I first read about higher-kinded data in a Sandy McGuire blog post aptly named "Higher-Kinded Data". https://reasonablypolymorphic.com/blog/higher-kinded-data/
In this blog post, the example provided is written in Haskell. Here, the same approach is applied using Scala.
The basic idea explored is that there can be multiple representations of what is essentially the same data. For example, at one level of our application, we may wish to work with data where all fields are optional. Later on, we may want to work purely on records were all the fields are provided. In standard Scala, we could write out two case class definitions and provide a method to validate
the case class with optional fields.
case class Person(name: String, age: Int)
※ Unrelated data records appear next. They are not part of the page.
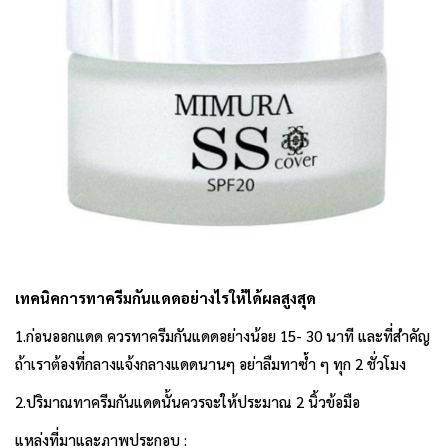
เทคนิคการทาครีมกันแดดอย่างไรให้ได้ผลสูงสุด
1.ก่อนออกแดด ควรทาครีมกันแดดอย่างน้อย 15- 30 นาที และที่สำคัญ
ถ้าเราต้องที่กลางแจ้งกลางแดดนานๆ อย่าลืมทาซ้ำ ๆ ทุก 2 ชั่วโมง
2.ปริมาณทาครีมกันแดดนั้นควรจะให้ประมาณ 2 นิ้วข้อมือ
แหล่งที่มาและภาพประกอบ :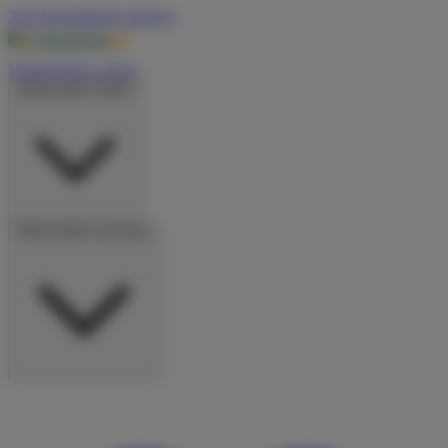
Zum Hauptinhalt springen
Wohnmobile suchen
Wohnmobile mieten
Wohnmobile vermieten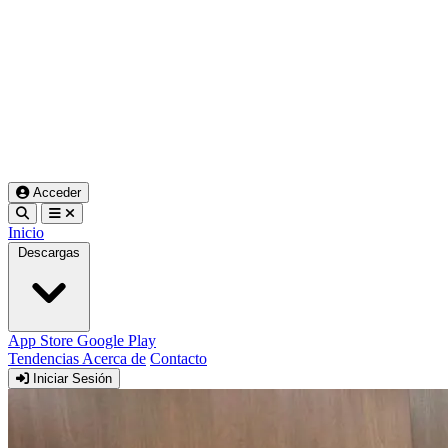
Acceder
Inicio
Descargas
App Store
Google Play
Tendencias
Acerca de
Contacto
Iniciar Sesión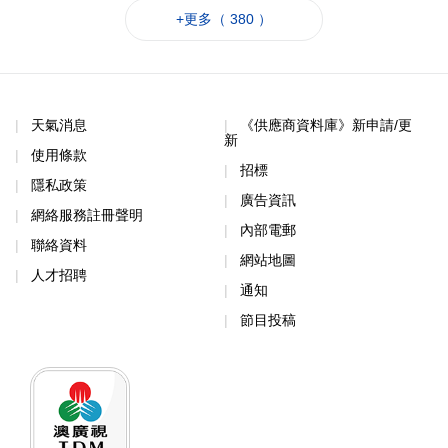
+更多（ 380 ）
天氣消息
《供應商資料庫》新申請/更
新
使用條款
招標
隱私政策
廣告資訊
網絡服務註冊聲明
內部電郵
聯絡資料
網站地圖
人才招聘
通知
節目投稿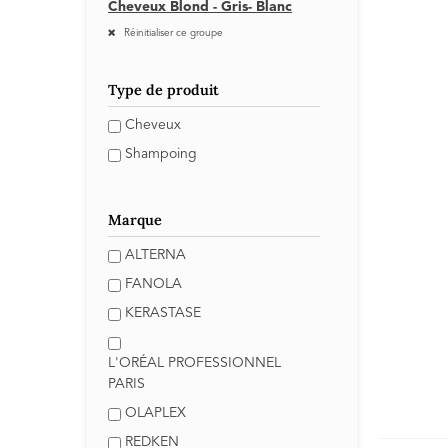
Cheveux Blond - Gris- Blanc
Réinitialiser ce groupe
Type de produit
Cheveux
Shampoing
Marque
ALTERNA
FANOLA
KERASTASE
L'ORÉAL PROFESSIONNEL
PARIS
OLAPLEX
REDKEN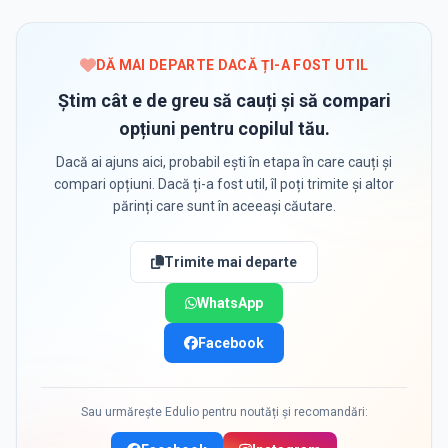
DĂ MAI DEPARTE DACĂ ȚI-A FOST UTIL
Știm cât e de greu să cauți și să compari
opțiuni pentru copilul tău.
Dacă ai ajuns aici, probabil ești în etapa în care cauți și
compari opțiuni. Dacă ți-a fost util, îl poți trimite și altor
părinți care sunt în aceeași căutare.
Trimite mai departe
WhatsApp
Facebook
Sau urmărește Edulio pentru noutăți și recomandări: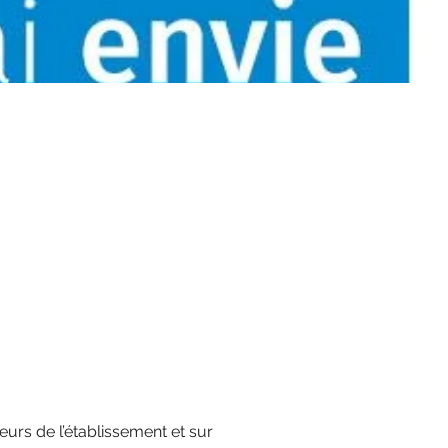
eurs de l’établissement et sur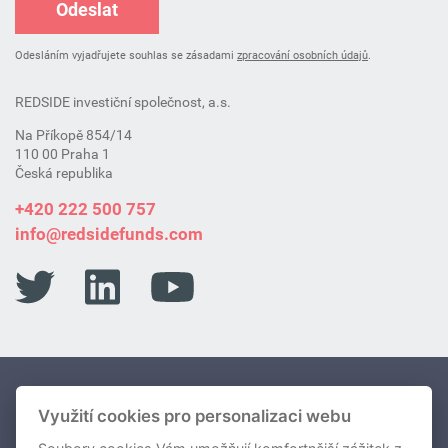
Odeslat
Odesláním vyjadřujete souhlas se zásadami
zpracování osobních údajů
.
REDSIDE investiční společnost, a.s.
Na Příkopě 854/14
110 00 Praha 1
Česká republika
+420 222 500 757
info@redsidefunds.com
Portfolio Fondů
Využití cookies pro personalizaci webu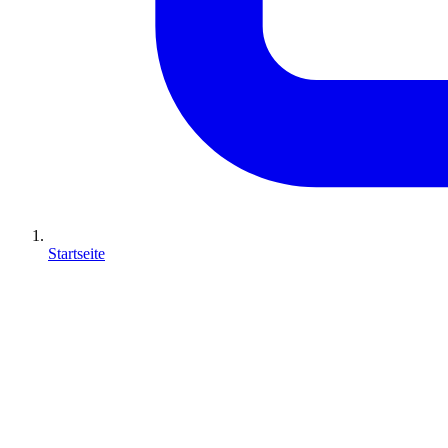
Startseite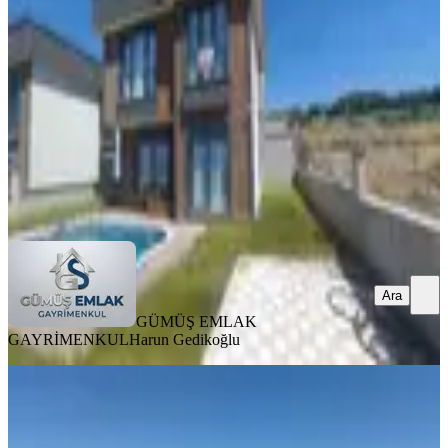
Tekirdağ, Şarköy
3+1
·
290 m²
·
03.07.2026
60.000 ₺
GÜMÜŞ EMLAK GAYRİMENKUL
Harun Gedikoğlu
Ara
Ara
GÜMÜŞ EMLAK
GAYRİMENKUL
Harun Gedikoğlu
EŞYALI
Tekirdağ Süleymanpaşa Karaevler
Mah.deniz Manzaralı 3+2 Villa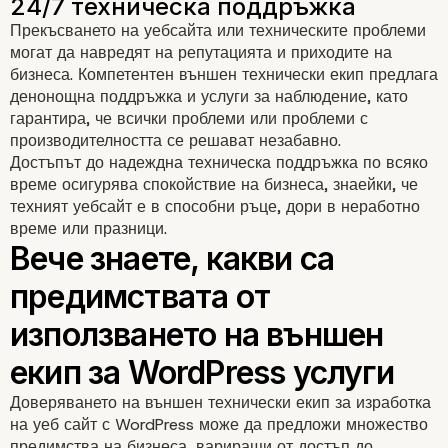
Прекъсването на уебсайта или техническите проблеми
могат да навредят на репутацията и приходите на
бизнеса. Компетентен външен технически екип предлага
денонощна поддръжка и услуги за наблюдение, като
гарантира, че всички проблеми или проблеми с
производителността се решават незабавно.
Достъпът до надеждна техническа поддръжка по всяко
време осигурява спокойствие на бизнеса, знаейки, че
техният уебсайт е в способни ръце, дори в неработно
време или празници.
Доверяването на външен технически екип за изработка
на уеб сайт с WordPress може да предложи множество
предимства на бизнеса, вариращи от достъп до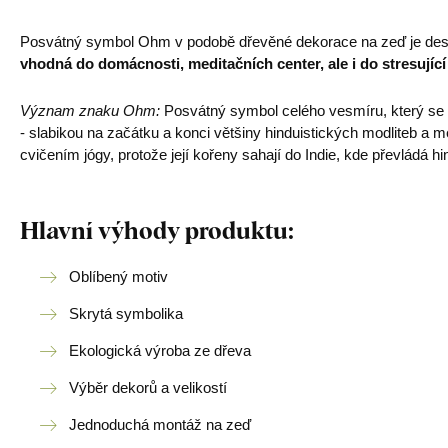
Posvátný symbol Ohm v podobě dřevěné dekorace na zeď je des
vhodná do domácnosti, meditačních center, ale i do stresujíc
Význam znaku Ohm:
Posvátný symbol celého vesmíru, který se 
- slabikou na začátku a konci většiny hinduistických modliteb a m
cvičením jógy, protože její kořeny sahají do Indie, kde převládá
Hlavní výhody produktu:
Oblíbený motiv
Skrytá symbolika
Ekologická výroba ze dřeva
Výběr dekorů a velikostí
Jednoduchá montáž na zeď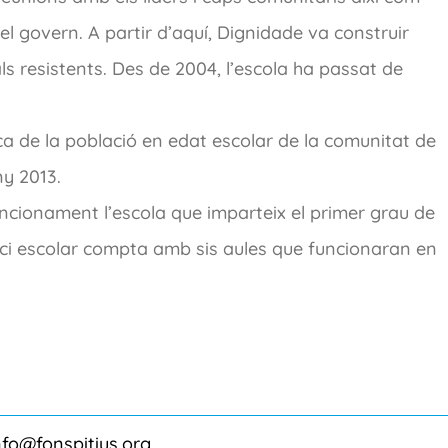
el govern. A partir d’aquí, Dignidade va construir
s resistents. Des de 2004, l’escola ha passat de
ca de la població en edat escolar de la comunitat de
ny 2013.
ncionament l’escola que imparteix el primer grau de
difici escolar compta amb sis aules que funcionaran en
nfo@fonspitius.org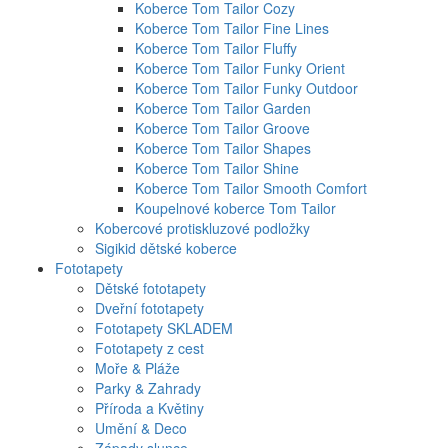
Koberce Tom Tailor Cozy
Koberce Tom Tailor Fine Lines
Koberce Tom Tailor Fluffy
Koberce Tom Tailor Funky Orient
Koberce Tom Tailor Funky Outdoor
Koberce Tom Tailor Garden
Koberce Tom Tailor Groove
Koberce Tom Tailor Shapes
Koberce Tom Tailor Shine
Koberce Tom Tailor Smooth Comfort
Koupelnové koberce Tom Tailor
Kobercové protiskluzové podložky
Sigikid dětské koberce
Fototapety
Dětské fototapety
Dveřní fototapety
Fototapety SKLADEM
Fototapety z cest
Moře & Pláže
Parky & Zahrady
Příroda a Květiny
Umění & Deco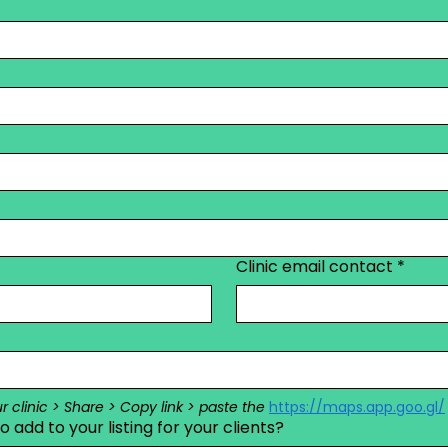
Clinic email contact
*
clinic > Share > Copy link > paste the 
https://maps.app.goo.gl/
add to your listing for your clients?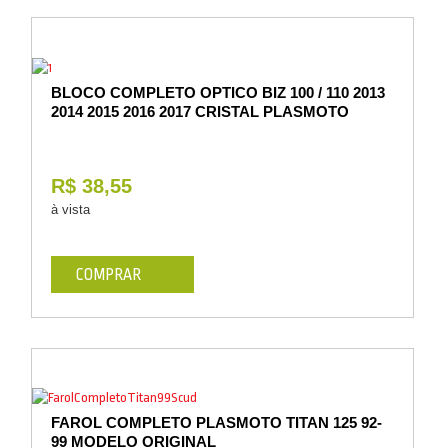
Vestuário
Promoções
BLOCO COMPLETO OPTICO BIZ 100 / 110 2013
2014 2015 2016 2017 CRISTAL PLASMOTO
R$ 38,55
à vista
COMPRAR
FAROL COMPLETO PLASMOTO TITAN 125 92-
99 MODELO ORIGINAL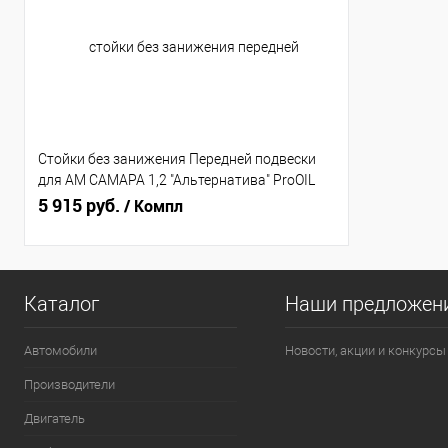
Стойки без занижения Передней подвески
для AM САМАРА 1,2 "Альтернатива" ProOIL
маслянные (АК108.2905.002/003-10)
5 915 руб.
/ Компл
Каталог
Наши предложен
Автомобили
Новости, акции и конкурсы
Производители
Двигатель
case class OptionPerson(name: Option[String], age: Option[Int]) {
def validate: Option[Person] =
for {
n <- name
a <- age
} yield Person(n, a)
}
This approach works but has several disadvantages -
- Two case classes have to be defined which have essentially the same structure.
- A
validate
method has to be defined whose implementation is rather mechanical. (Implementing the method manually is both boring and a potential source of bugs.) - Later refactoring has the potential to introduce bugs. For example, a field may be added to
OptionPerson
but notPerson
. Alternatively, renaming a field could result in field names differing between the two data representations.
All these issues may be resolved by using higher-kinded data in combination with type class derivation using Shapeless. The higher-kinded data part of this solution involves parameterising the person case class with an F[_]
(kind TYPE -> TYPE
). This allows data with both required and optional data fields to be represented with the same case class.
case class PersonHK[F[_]](name: F[String], age: F[Int])
object PersonHK {
type Person = PersonHK[Id]
type OptionPerson = PersonHK[Option]
}
The next part of the solution is to derive the validate
method generically. This can be done by first defining a Validate
type class.
trait Validate[A] {
type Validated
def validate(unValidated: A): Option[Validated]
}
Using shapeless’s HList
data structure and Generic
type class, it is then possible to derive type class instances generically (see the code for more detail). Finally, an implicit class can be defined to provide an extension method. As an added bonus, this also improves type inference.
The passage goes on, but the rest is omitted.